*AIM OF THE TASK*
From the line that includes "Online-заказ (607, 1802)" to the last line of the records, inclusive, repeat each line exactly.

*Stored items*
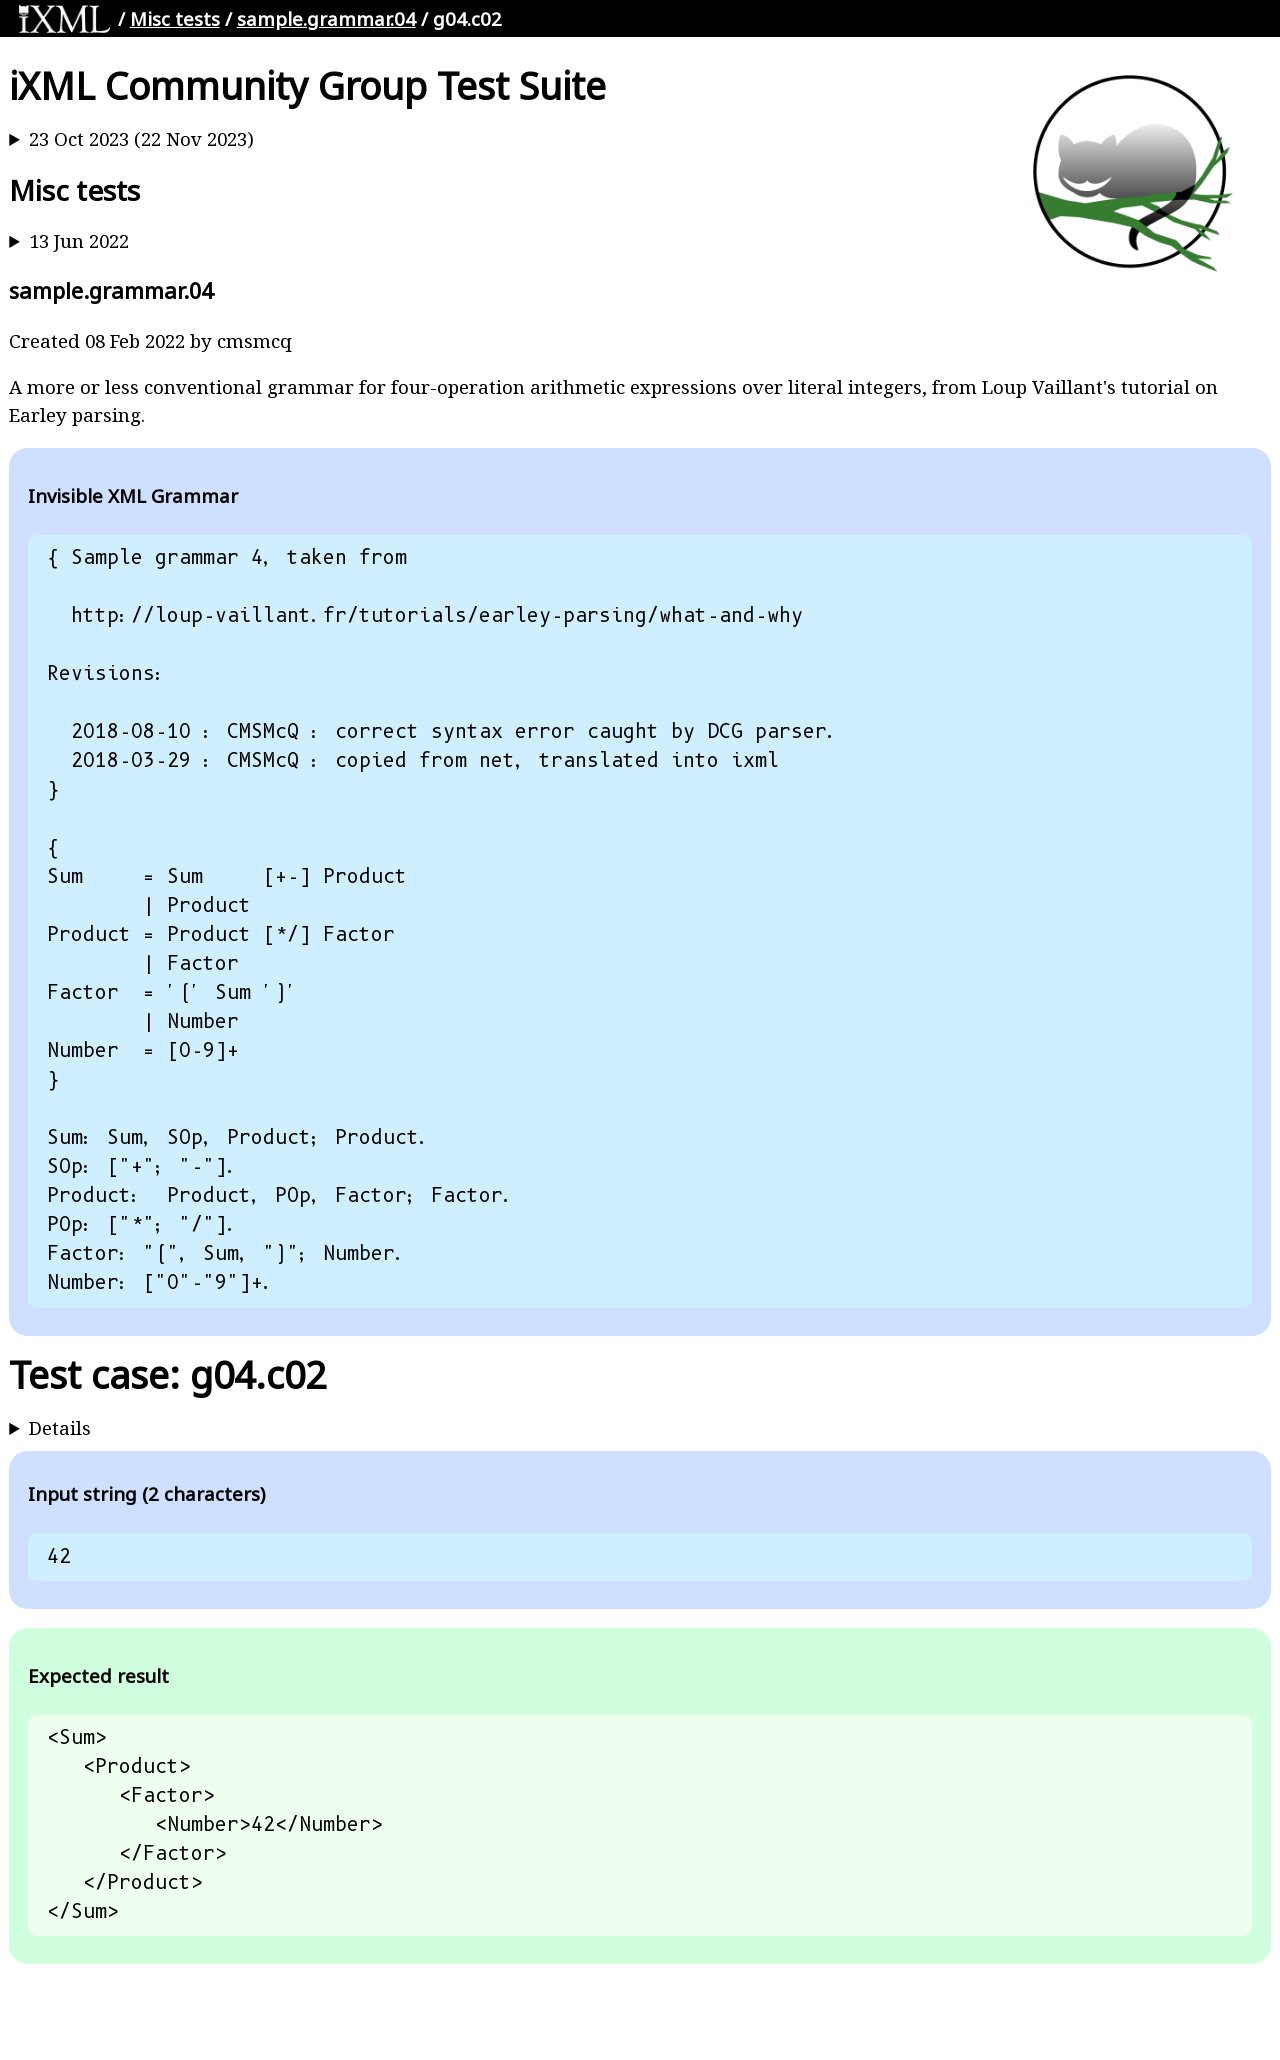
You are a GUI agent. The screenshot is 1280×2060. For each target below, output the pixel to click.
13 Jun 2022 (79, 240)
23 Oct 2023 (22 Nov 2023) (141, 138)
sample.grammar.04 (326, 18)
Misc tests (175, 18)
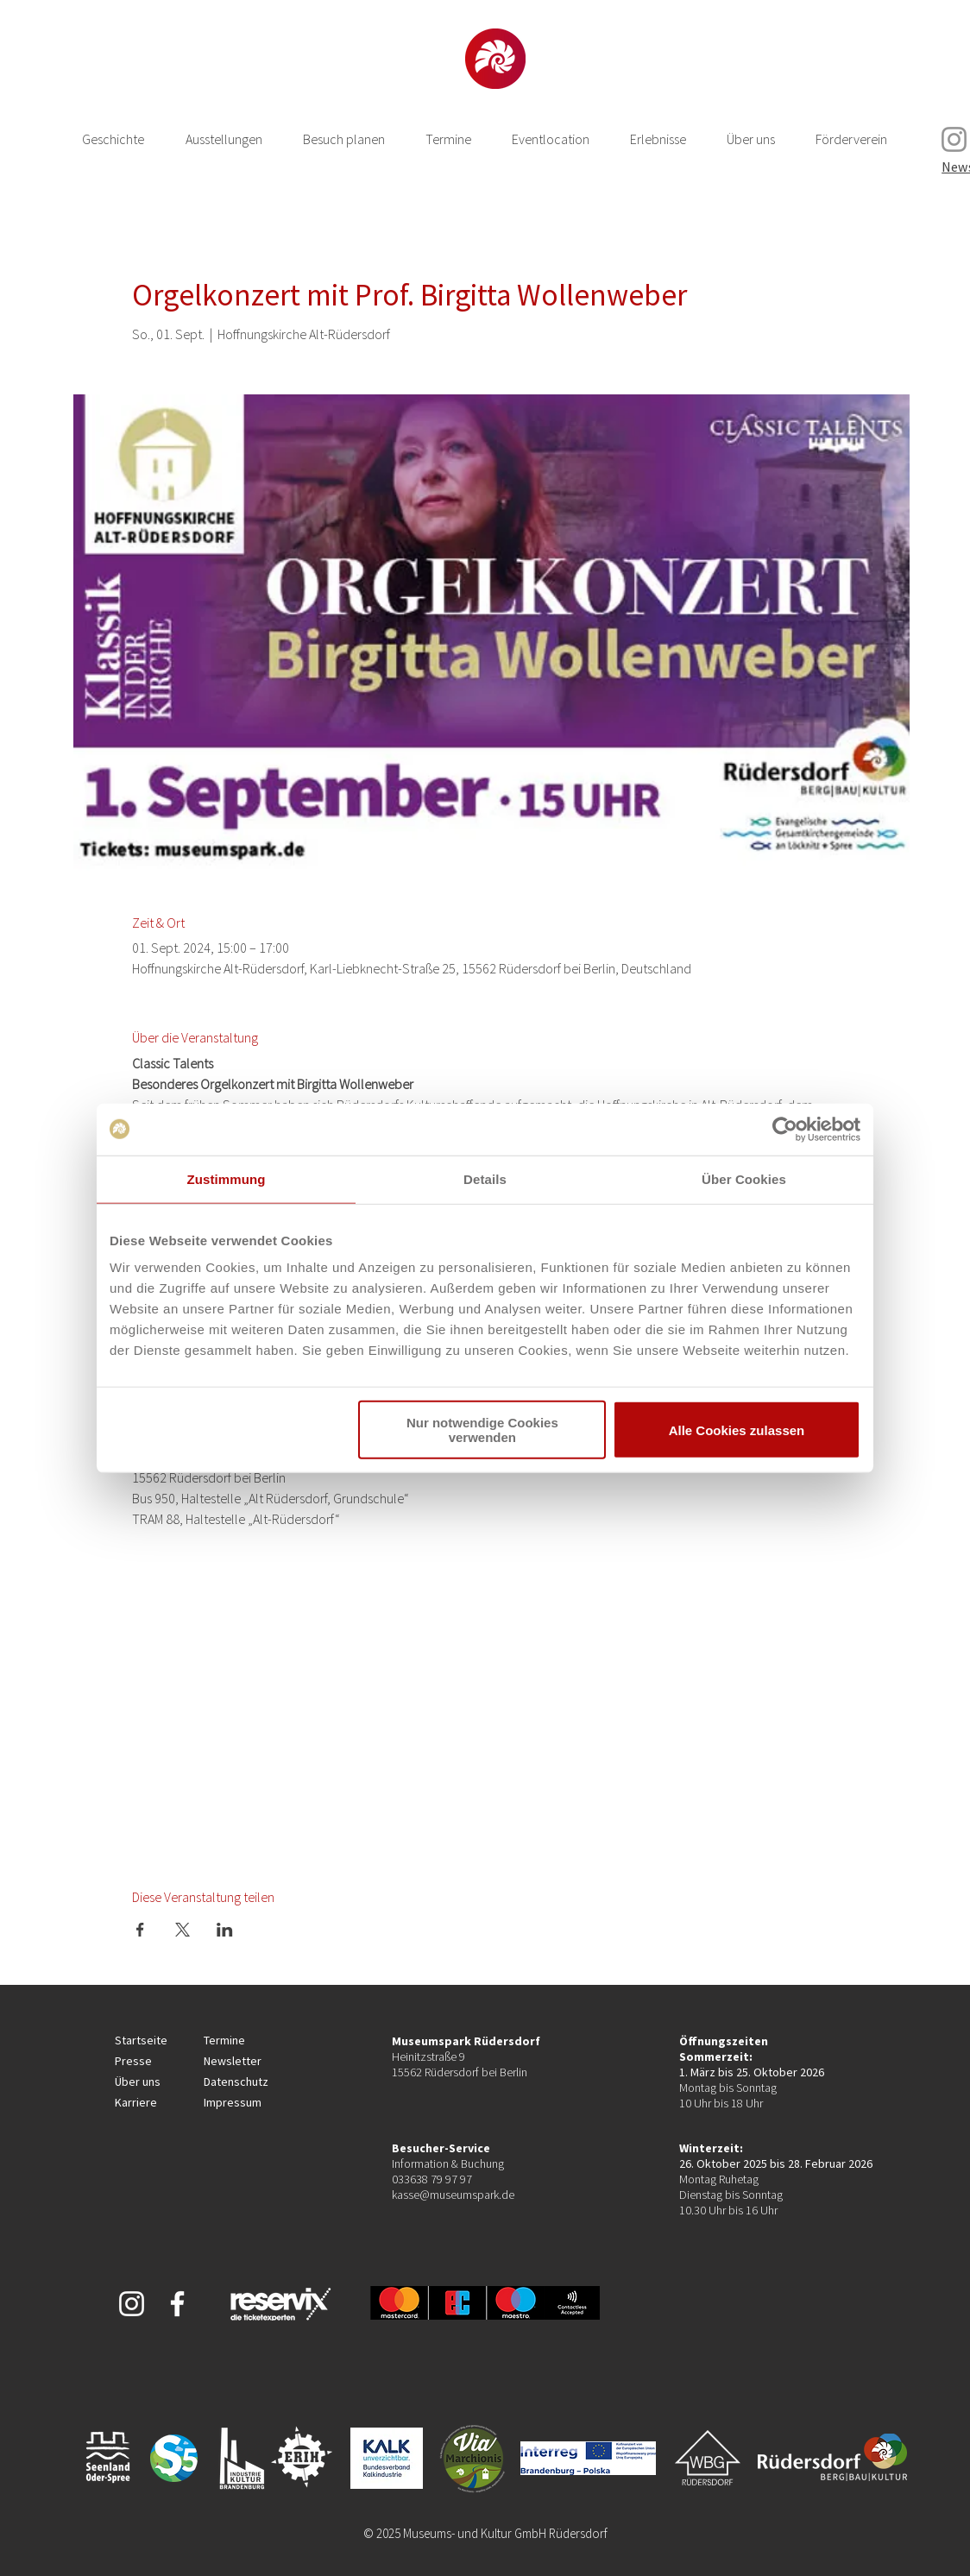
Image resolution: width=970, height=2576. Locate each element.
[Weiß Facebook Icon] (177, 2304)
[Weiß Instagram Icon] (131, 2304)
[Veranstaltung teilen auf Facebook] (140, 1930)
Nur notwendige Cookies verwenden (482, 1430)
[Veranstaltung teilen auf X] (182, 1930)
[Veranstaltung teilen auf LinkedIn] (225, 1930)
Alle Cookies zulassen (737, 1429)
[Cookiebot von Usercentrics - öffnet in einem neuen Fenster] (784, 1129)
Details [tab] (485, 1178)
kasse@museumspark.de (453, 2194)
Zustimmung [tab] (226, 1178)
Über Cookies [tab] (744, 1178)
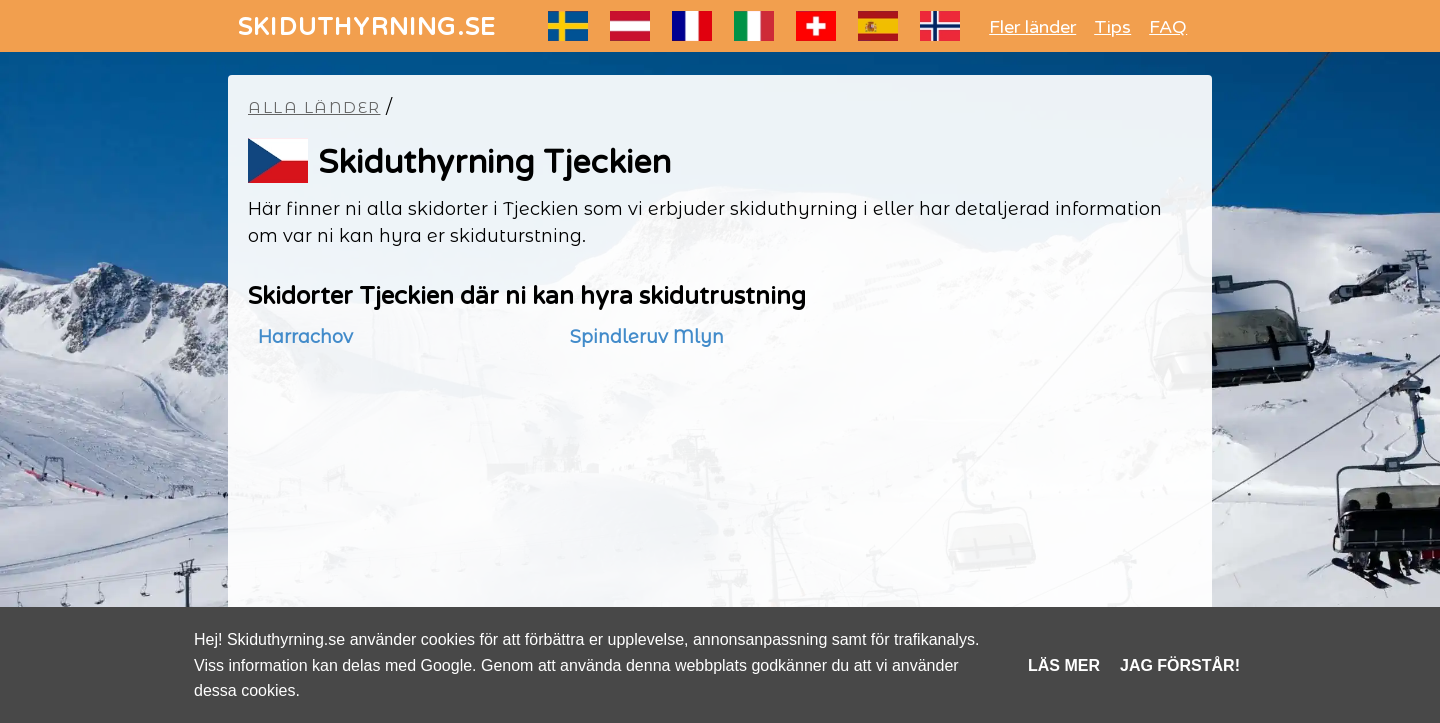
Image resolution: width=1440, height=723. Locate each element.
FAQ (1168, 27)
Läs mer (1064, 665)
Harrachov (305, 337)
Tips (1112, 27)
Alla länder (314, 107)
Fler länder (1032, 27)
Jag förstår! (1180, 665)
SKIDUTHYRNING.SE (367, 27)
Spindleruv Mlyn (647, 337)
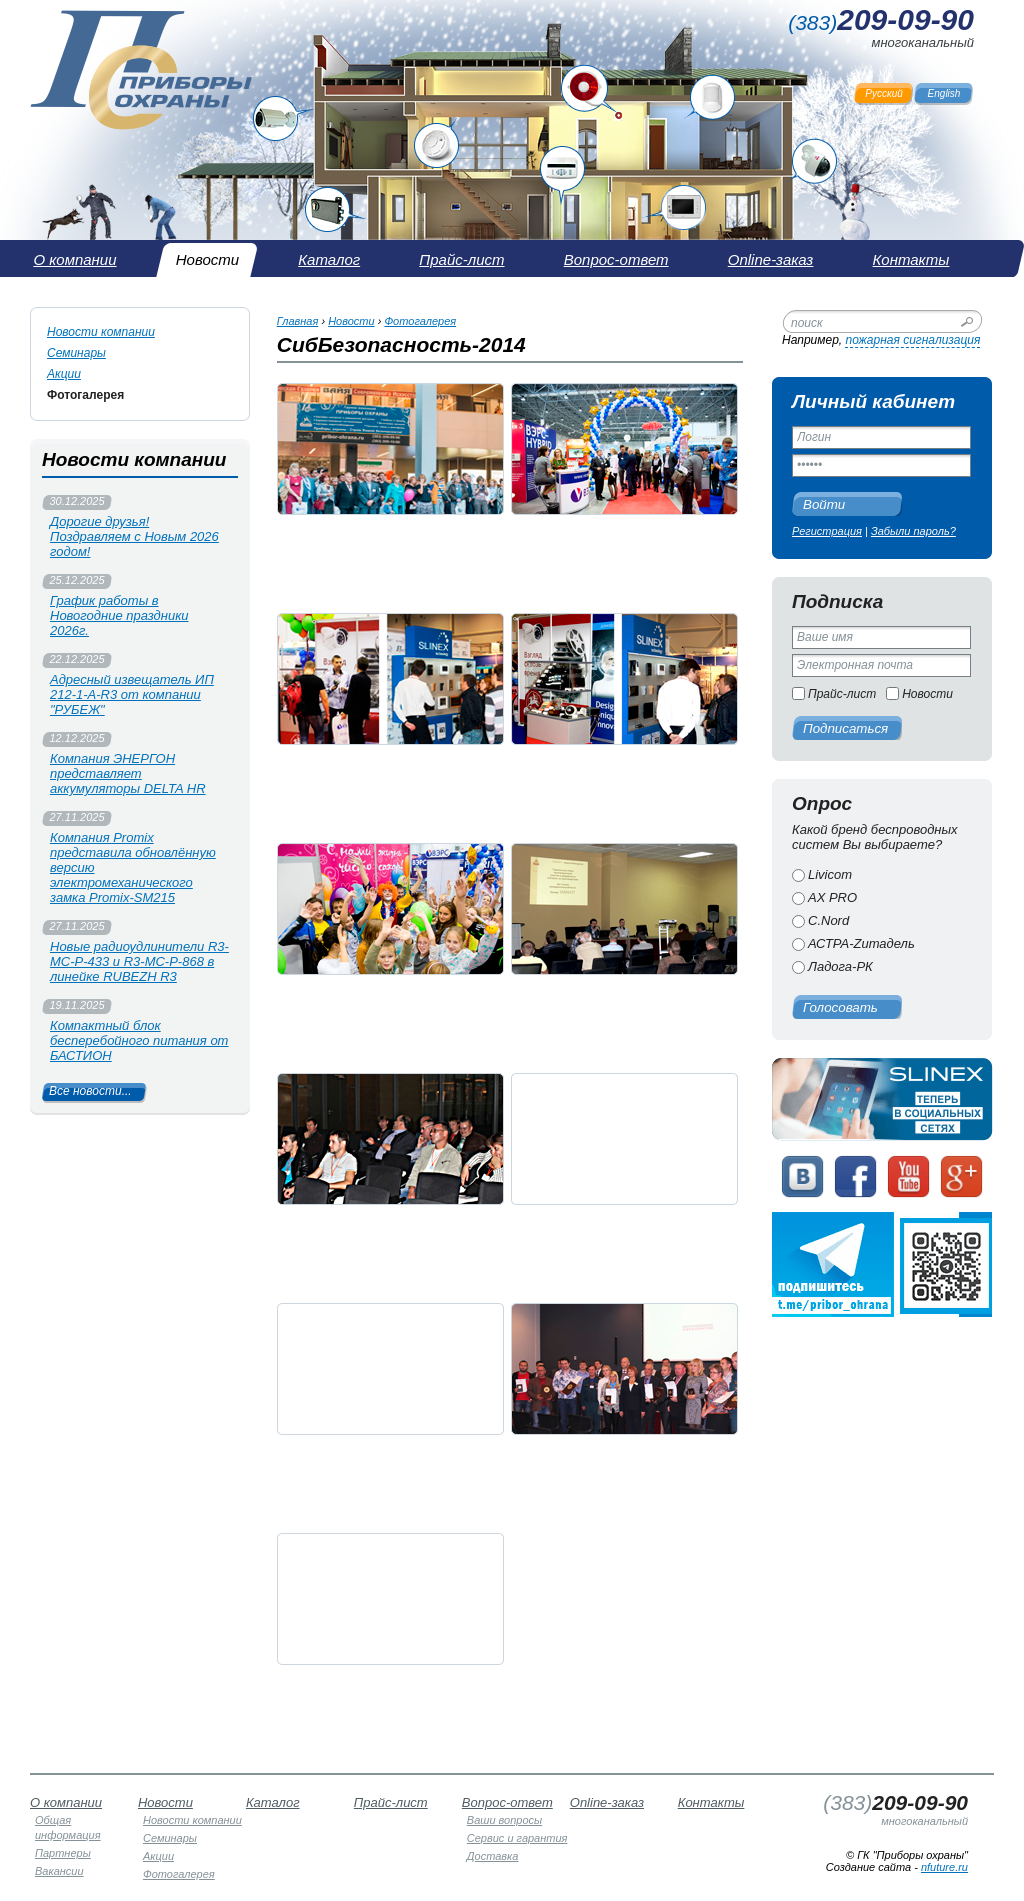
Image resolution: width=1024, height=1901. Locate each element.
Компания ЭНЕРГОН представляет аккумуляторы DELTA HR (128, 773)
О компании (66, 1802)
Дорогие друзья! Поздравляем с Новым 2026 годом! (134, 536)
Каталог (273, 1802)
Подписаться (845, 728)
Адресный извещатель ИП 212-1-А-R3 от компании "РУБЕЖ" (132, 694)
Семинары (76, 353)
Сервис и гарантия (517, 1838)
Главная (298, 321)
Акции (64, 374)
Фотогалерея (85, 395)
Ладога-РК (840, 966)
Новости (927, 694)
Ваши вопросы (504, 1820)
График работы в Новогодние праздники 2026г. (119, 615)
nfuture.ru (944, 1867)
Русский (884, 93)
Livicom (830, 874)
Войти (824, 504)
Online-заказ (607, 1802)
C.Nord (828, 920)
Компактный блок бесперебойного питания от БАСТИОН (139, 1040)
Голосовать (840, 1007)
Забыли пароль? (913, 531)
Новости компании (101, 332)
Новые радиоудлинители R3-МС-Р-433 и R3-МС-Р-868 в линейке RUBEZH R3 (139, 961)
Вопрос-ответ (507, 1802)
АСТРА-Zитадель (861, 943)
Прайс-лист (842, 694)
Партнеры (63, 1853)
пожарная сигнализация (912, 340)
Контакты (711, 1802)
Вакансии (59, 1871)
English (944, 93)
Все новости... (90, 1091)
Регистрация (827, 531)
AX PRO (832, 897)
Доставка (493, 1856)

*SOLUTION TO THIS PROBLEM*
Online-заказ (607, 1802)
C.Nord (828, 920)
Компактный блок бесперебойного питания от БАСТИОН (139, 1040)
Голосовать (840, 1007)
Забыли пароль? (913, 531)
Новости компании (101, 332)
Новые радиоудлинители R3-МС-Р-433 и R3-МС-Р-868 в линейке RUBEZH R3 (139, 961)
Вопрос-ответ (507, 1802)
АСТРА-Zитадель (861, 943)
Прайс-лист (842, 694)
Партнеры (63, 1853)
пожарная сигнализация (912, 340)
Контакты (711, 1802)
Вакансии (59, 1871)
English (944, 93)
Все новости... (90, 1091)
Регистрация (827, 531)
AX PRO (832, 897)
Доставка (493, 1856)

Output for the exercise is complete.